[Study material — start]

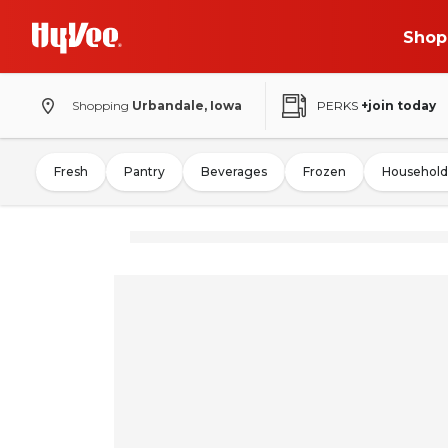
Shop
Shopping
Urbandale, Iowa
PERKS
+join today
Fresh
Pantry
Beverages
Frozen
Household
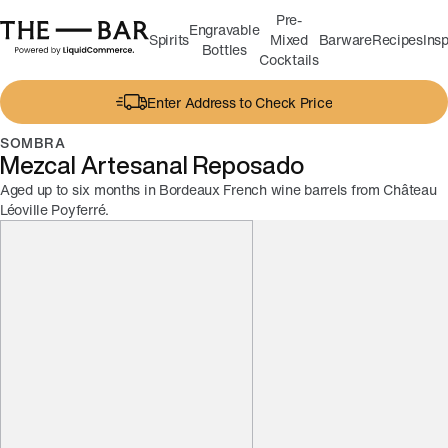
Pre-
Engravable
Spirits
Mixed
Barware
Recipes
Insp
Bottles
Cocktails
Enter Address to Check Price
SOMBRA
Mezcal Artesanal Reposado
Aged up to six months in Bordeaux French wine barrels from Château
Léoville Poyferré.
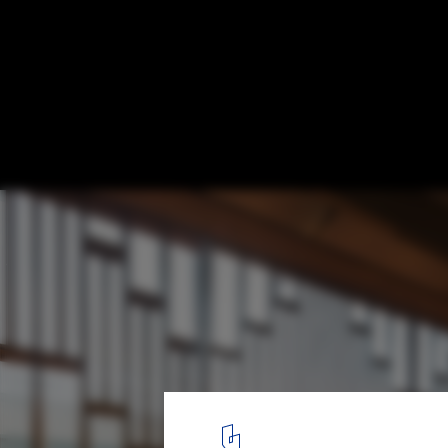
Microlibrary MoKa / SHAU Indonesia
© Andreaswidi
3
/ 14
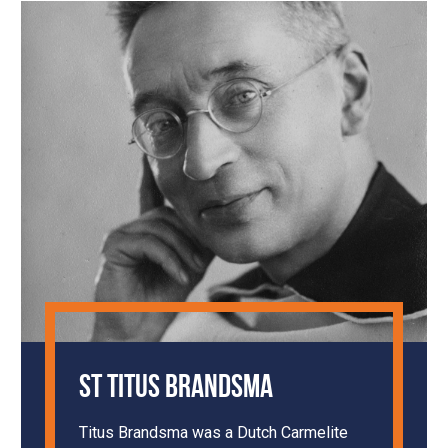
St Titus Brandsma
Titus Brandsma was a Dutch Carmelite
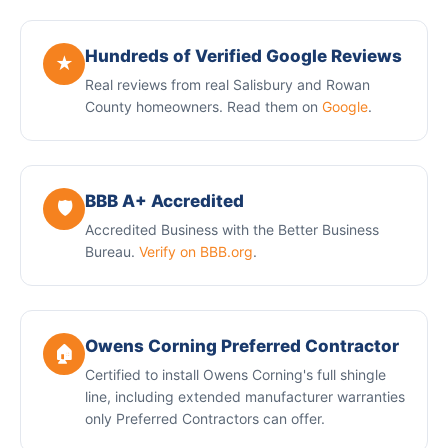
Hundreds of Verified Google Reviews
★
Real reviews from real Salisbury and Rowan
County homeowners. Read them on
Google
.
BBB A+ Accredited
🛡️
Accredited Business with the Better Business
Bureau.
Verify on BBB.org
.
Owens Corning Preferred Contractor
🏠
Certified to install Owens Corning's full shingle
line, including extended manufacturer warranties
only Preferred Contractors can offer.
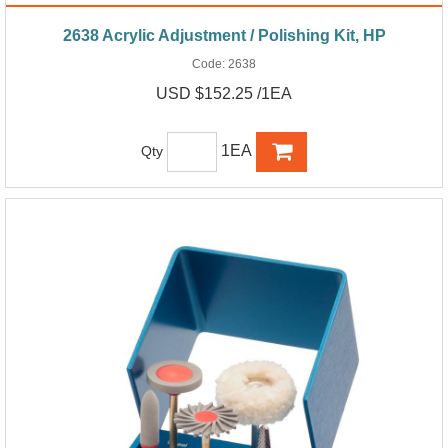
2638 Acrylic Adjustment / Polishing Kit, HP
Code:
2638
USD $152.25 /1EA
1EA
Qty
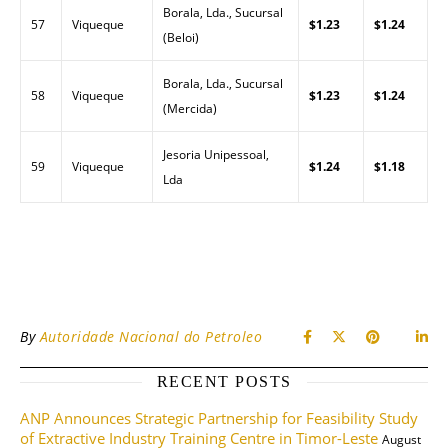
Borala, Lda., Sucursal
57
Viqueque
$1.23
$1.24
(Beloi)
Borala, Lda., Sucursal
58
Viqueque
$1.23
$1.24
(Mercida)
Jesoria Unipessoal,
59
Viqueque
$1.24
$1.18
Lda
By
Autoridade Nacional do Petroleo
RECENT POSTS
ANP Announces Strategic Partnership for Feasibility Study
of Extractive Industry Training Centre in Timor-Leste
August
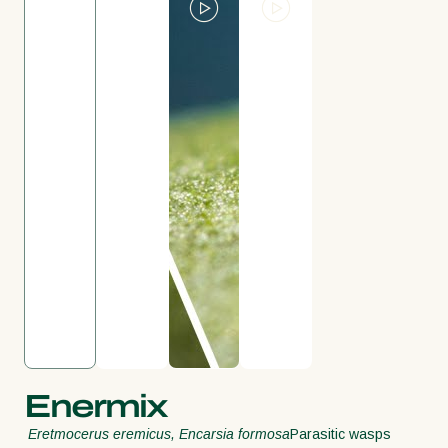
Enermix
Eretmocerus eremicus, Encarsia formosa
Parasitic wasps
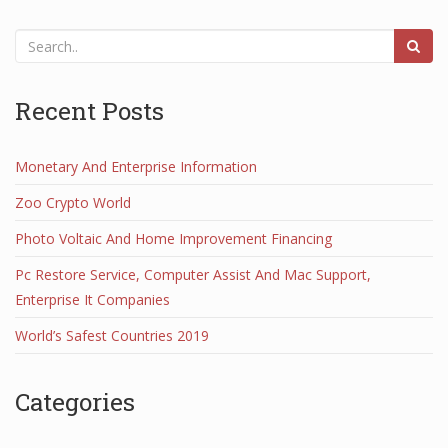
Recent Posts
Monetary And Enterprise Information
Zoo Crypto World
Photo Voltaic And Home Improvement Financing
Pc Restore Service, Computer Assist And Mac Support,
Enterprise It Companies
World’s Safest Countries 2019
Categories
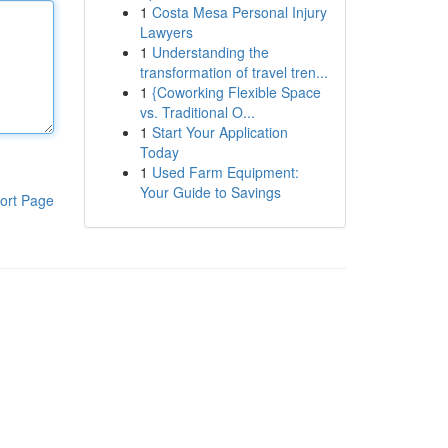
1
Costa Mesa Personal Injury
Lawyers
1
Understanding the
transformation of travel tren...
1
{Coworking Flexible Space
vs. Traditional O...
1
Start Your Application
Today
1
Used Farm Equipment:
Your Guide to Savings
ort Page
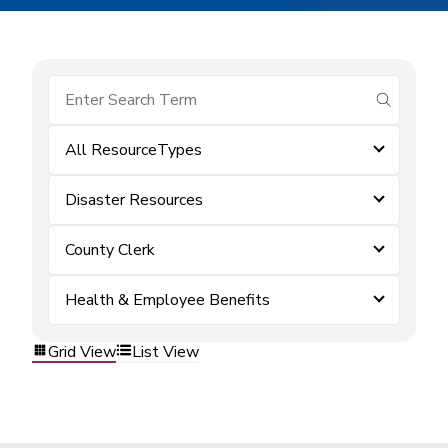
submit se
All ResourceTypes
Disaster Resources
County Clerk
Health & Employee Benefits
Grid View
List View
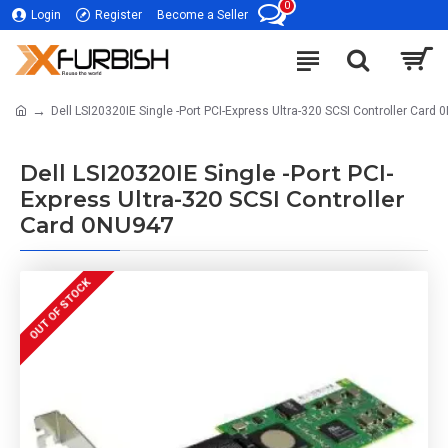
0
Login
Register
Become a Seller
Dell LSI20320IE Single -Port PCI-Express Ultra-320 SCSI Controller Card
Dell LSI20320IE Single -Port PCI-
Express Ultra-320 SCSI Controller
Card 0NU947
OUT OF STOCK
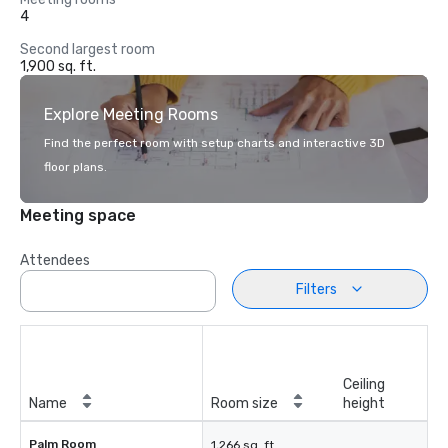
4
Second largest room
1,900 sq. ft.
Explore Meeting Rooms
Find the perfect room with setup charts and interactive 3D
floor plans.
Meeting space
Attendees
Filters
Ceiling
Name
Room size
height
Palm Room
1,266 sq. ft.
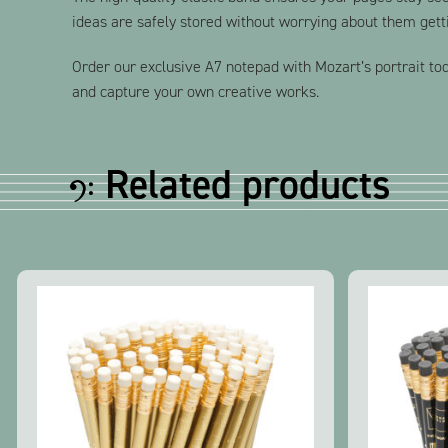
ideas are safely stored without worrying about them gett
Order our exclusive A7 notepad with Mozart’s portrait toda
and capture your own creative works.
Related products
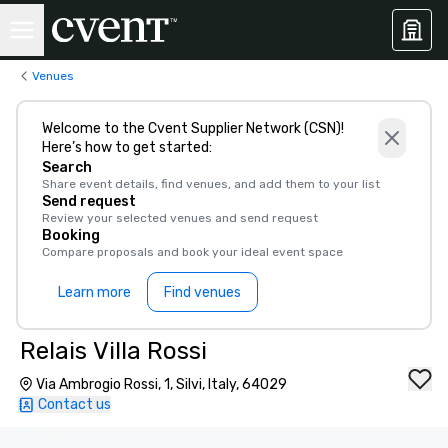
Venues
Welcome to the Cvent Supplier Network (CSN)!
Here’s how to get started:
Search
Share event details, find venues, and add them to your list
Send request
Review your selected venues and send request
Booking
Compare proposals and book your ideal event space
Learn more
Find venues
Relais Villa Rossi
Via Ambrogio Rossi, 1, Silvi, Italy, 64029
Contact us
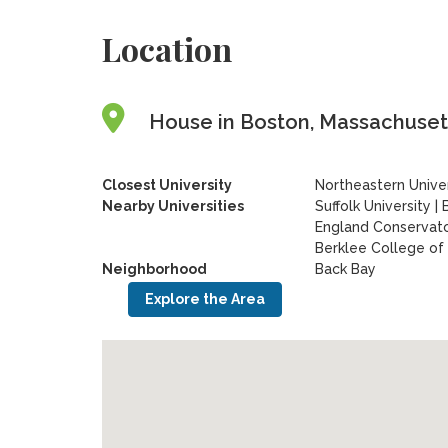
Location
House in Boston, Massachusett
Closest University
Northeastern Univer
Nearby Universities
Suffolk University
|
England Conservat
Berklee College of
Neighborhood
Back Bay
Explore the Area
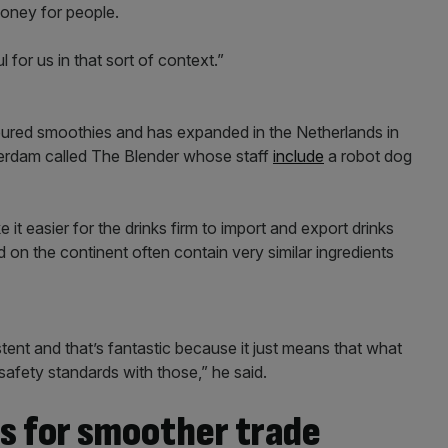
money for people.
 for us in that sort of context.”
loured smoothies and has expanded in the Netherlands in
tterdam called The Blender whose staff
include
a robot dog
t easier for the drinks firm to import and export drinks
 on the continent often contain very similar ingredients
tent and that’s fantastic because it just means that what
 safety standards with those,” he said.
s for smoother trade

[Study material — finish]

_What you should do_: Leaving pictures aside, write out each record above exactly as given.

_Solution to the exercise_:
Shop
Shopping
Urbandale, Iowa
PERKS
+join today
Fresh
Pantry
Beverages
Frozen
Household
Pre-
Engravable
Spirits
Mixed
Barware
Recipes
Insp
Bottles
Cocktails
Enter Address to Check Price
SOMBRA
Mezcal Artesanal Reposado
Aged up to six months in Bordeaux French wine barrels from Château
Léoville Poyferré.
Microlibrary MoKa / SHAU Indonesia
© Andreaswidi
3
/ 14
St Titus Brandsma
Titus Brandsma was a Dutch Carmelite
Hundreds of Verified Google Reviews
★
Real reviews from real Salisbury and Rowan
County homeowners. Read them on
Google
.
BBB A+ Accredited
🛡️
Accredited Business with the Better Business
Bureau.
Verify on BBB.org
.
Owens Corning Preferred Contractor
🏠
Certified to install Owens Corning's full shingle
line, including extended manufacturer warranties
only Preferred Contractors can offer.
2638 Acrylic Adjustment / Polishing Kit, HP
Code:
2638
USD $152.25 /1EA
1EA
Qty
Borala, Lda., Sucursal
57
Viqueque
$1.23
$1.24
(Beloi)
Borala, Lda., Sucursal
58
Viqueque
$1.23
$1.24
(Mercida)
Jesoria Unipessoal,
59
Viqueque
$1.24
$1.18
Lda
By
Autoridade Nacional do Petroleo
RECENT POSTS
ANP Announces Strategic Partnership for Feasibility Study
of Extractive Industry Training Centre in Timor-Leste
August
Enermix
Eretmocerus eremicus, Encarsia formosa
Parasitic wasps
Recent Posts
Monetary And Enterprise Information
Zoo Crypto World
Photo Voltaic And Home Improvement Financing
Pc Restore Service, Computer Assist And Mac Support,
Enterprise It Companies
World’s Safest Countries 2019
Categories
1
Costa Mesa Personal Injury
Lawyers
1
Understanding the
transformation of travel tren...
1
{Coworking Flexible Space
vs. Traditional O...
1
Start Your Application
Today
1
Used Farm Equipment:
Your Guide to Savings
ort Page
submit se
All ResourceTypes
Disaster Resources
County Clerk
Health & Employee Benefits
Grid View
List View
0
Login
Register
Become a Seller
Dell LSI20320IE Single -Port PCI-Express Ultra-320 SCSI Controller Card
Dell LSI20320IE Single -Port PCI-
Express Ultra-320 SCSI Controller
Card 0NU947
OUT OF STOCK
4
Second largest room
1,900 sq. ft.
Explore Meeting Rooms
Find the perfect room with setup charts and interactive 3D
floor plans.
Meeting space
Attendees
Filters
Ceiling
Name
Room size
height
Palm Room
1,266 sq. ft.
ideas are safely stored without worrying about them gett
Order our exclusive A7 notepad with Mozart’s portrait toda
and capture your own creative works.
Related products
Venues
Welcome to the Cvent Supplier Network (CSN)!
Here’s how to get started:
Search
Share event details, find venues, and add them to your list
Send request
Review your selected venues and send request
Booking
Compare proposals and book your ideal event space
Learn more
Find venues
Relais Villa Rossi
Via Ambrogio Rossi, 1, Silvi, Italy, 64029
Contact us
Location
House in Boston, Massachusett
Closest University
Northeastern Univer
Nearby Universities
Suffolk University
|
England Conservat
Berklee College of
Neighborhood
Back Bay
Explore the Area
money for people.
 for us in that sort of context.”
loured smoothies and has expanded in the Netherlands in
tterdam called The Blender whose staff
include
a robot dog
t easier for the drinks firm to import and export drinks
 on the continent often contain very similar ingredients
tent and that’s fantastic because it just means that what
 safety standards with those,” he said.
s for smoother trade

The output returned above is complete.